Net-a-porter, $955 and hurry, medium and large are already sold out.
A playful, asymmetrical Moschino miniskirt in classic denim. 5-pocket styling. Button closure and zip fly. Unlined.
Playful is often a synonym for “awful” apparently. I know that when I wear something a little unusual, like my weird old silver sneakers, some idiot will say “What fun shoes!” They might just as well scream EW!
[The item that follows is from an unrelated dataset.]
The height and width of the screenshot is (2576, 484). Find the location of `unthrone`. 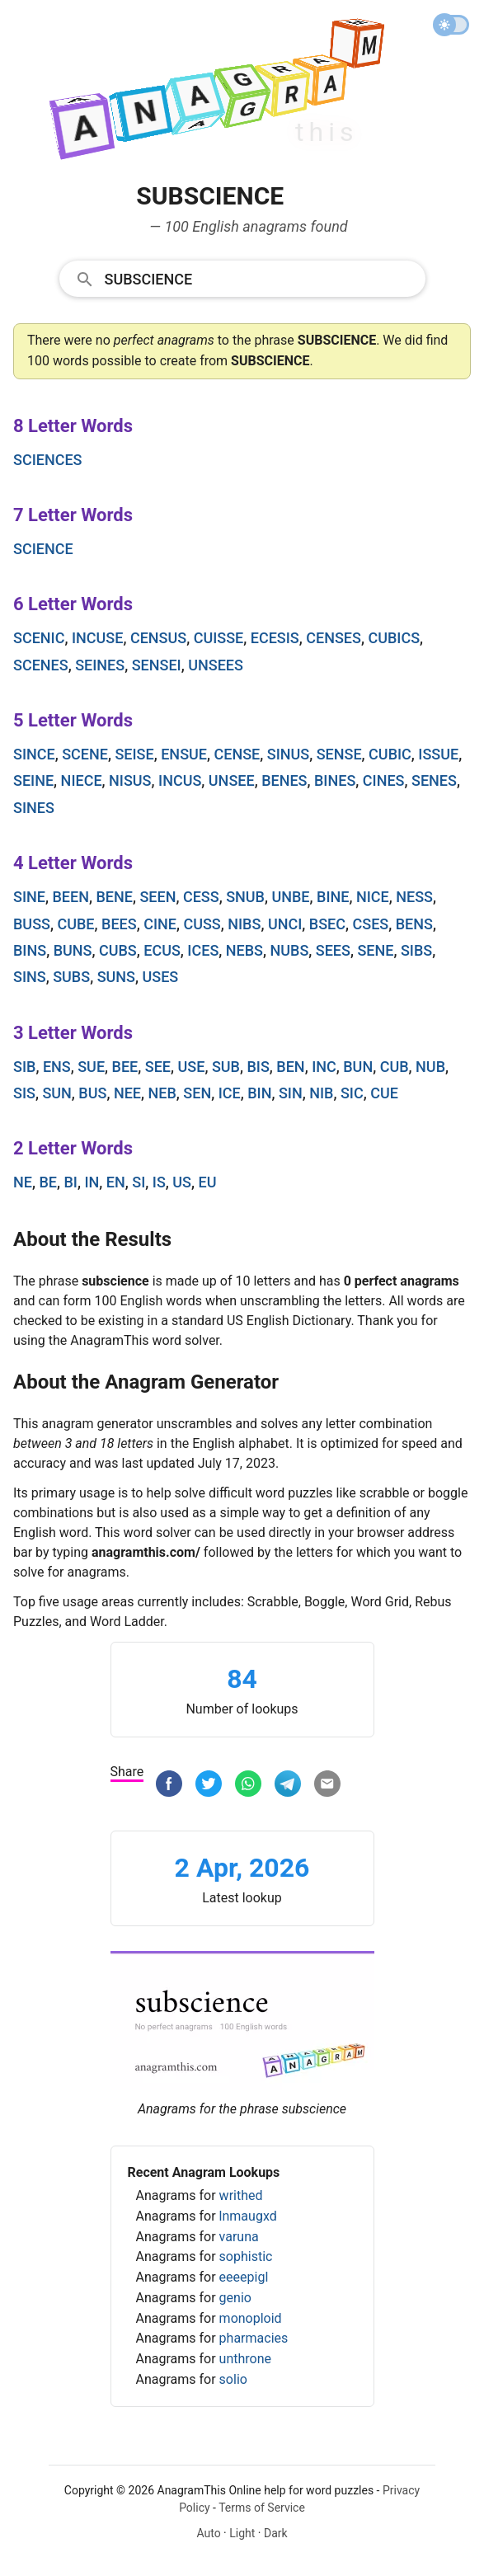 unthrone is located at coordinates (245, 2359).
So let’s call this skirt Playful and Fun. It looks sort of like a big denim handkerchief, only worse.
From the back, it’s just sad.
Why doesn’t Moschino just fire that cunt already???
$550 at Shopbop
At first glance, these jeans might be dismissed as merely ugly, but look again. They are hideous.
These flared jeans are trimmed at the cuffs with faux shearling and mixed-media embellishments – they are also cut shorter at the back to ensure they sit neatly over ankle boots or shoes.
The shorter-at-the-back idea is a new twist, but aesthetically it is a solid failure. The people behind you will be frightened by the furry-looking things clinging to your hem.
Nothing is good here. The cut and stitching are unflattering, producing a cameltoe as an added insult.
Go ahead and buy these Toga jeans if you are completely nuts and need to waste $665.
Now at first glance, you’ll just go “Ew, what the hell is that crap?” because you haven’t been told it’s a ‘hand-embroidered Maori Mask patch.’
So get this:
All embellishments are done by male artisans in Southern India.
What a wondrous statement! Why ‘male’ artisans? Why Southern India, when Maori are the indigenous people of New Zealand?
Most of all, why does Figue think we should pay $1,200 for this eyesore? Is it because…
each reclaimed vintage Levi’s denim jacket [is] sourced by Stephanie for its wash and fit.
Stephanie, whoever you are, you have some fucking nerve.